Systems using Artificial Intelligence (AI), Machine-Learning and Robotics are here but the risks are often poorly understood, poorly articulated, and therefore seldom sufficiently considered during system discovery and design phases. But where there is little risk, there is little reward. AI brings huge opportunities and, by getting it right from the start, it has the potential to transform services and benefit millions of people.
How can we address risk at an appropriate point in the implementation of AI? Where there is technological risk, there will always be a need for testing, and a new approach to testing AI is required to help mitigate these new risks. This paper considers the testing implications of AI in all its guises.

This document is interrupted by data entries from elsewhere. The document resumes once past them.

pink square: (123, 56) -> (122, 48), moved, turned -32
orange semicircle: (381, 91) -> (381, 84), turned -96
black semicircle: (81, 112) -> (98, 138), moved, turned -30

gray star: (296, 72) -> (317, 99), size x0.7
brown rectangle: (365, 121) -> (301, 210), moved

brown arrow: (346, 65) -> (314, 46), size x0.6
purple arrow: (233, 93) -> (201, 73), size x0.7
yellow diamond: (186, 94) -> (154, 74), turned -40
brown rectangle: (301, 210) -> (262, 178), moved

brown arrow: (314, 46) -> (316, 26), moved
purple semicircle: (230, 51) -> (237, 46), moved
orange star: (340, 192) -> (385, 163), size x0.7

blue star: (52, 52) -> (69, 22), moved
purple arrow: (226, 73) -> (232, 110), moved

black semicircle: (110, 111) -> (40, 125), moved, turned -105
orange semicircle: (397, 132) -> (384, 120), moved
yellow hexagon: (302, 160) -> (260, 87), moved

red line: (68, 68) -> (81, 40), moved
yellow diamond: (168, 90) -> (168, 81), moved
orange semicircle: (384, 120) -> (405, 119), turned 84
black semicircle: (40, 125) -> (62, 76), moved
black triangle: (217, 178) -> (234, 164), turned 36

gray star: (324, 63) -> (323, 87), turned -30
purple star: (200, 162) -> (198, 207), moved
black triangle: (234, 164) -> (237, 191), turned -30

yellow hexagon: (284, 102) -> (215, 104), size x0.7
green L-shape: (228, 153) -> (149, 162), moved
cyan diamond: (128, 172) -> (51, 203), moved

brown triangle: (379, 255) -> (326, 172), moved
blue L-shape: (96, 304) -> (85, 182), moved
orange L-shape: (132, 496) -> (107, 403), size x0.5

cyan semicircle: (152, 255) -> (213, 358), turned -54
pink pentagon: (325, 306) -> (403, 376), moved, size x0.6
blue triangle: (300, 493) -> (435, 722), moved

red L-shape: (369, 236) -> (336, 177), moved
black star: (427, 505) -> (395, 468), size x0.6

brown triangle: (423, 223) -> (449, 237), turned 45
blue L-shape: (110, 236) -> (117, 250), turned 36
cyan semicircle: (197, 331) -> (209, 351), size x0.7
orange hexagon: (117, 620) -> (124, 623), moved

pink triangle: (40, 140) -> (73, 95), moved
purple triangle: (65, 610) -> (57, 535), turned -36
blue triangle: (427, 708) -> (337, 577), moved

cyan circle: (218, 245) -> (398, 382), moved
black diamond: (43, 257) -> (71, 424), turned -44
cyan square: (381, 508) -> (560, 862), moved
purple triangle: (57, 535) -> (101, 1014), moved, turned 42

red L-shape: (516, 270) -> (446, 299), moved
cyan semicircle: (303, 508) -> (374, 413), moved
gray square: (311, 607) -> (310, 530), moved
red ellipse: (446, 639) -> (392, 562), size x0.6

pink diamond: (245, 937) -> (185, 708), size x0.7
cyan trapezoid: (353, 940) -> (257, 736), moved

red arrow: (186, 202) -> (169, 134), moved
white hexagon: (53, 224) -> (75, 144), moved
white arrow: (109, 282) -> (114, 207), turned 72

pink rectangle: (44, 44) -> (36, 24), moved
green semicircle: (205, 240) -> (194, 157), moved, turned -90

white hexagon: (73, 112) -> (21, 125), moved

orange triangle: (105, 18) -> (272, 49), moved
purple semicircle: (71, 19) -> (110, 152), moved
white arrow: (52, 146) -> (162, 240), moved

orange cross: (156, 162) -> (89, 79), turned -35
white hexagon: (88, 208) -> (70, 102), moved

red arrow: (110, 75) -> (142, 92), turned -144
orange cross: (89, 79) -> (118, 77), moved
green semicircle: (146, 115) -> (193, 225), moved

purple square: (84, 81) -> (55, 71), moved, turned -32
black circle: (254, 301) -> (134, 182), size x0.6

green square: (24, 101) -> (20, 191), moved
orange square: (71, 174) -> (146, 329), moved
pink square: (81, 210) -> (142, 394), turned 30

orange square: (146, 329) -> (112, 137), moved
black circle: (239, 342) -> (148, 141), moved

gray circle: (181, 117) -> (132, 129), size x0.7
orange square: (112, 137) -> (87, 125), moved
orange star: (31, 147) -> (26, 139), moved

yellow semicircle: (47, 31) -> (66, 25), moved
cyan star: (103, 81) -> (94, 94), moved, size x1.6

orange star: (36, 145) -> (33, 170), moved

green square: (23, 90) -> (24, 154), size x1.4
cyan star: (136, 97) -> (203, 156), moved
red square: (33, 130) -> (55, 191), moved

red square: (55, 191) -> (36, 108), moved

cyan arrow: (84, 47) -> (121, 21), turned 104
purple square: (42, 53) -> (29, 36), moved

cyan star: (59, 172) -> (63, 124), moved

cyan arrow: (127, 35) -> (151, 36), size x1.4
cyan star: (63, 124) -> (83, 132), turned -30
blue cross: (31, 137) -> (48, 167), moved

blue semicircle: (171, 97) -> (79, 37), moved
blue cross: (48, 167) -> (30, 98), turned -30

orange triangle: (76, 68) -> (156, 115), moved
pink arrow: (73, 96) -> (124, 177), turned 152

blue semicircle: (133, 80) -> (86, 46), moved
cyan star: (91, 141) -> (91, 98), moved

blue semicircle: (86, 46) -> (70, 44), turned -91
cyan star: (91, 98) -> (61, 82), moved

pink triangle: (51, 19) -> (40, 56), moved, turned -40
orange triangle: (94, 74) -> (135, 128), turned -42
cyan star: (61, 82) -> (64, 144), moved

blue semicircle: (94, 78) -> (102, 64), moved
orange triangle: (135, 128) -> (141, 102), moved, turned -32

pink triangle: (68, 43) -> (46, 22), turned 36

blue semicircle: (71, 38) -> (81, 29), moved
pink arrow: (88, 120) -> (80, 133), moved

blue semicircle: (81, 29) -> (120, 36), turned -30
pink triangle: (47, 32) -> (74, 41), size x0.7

We’ve correlated our new testing techniques against KPMG’s AI Risk & Controls Framework, which describes the additional risks introduced with AI.
Why is the AI project failure rate so high?
In addition to the standard challenges with any IT development project, AI systems are inherently risky because their implementation relies so heavily on data from which they continuously learn. This therefore introduces five prominent reasons why AI projects struggle:
1. Data Quality
Machines learn from data and will therefore only be as good as the data they are trained on - if it is not validated or cleaned correctly, poor data quality can unintentionally reinforce harmful biases, increase polarisation and therefore result in damaging consequences (such as racial discrimination).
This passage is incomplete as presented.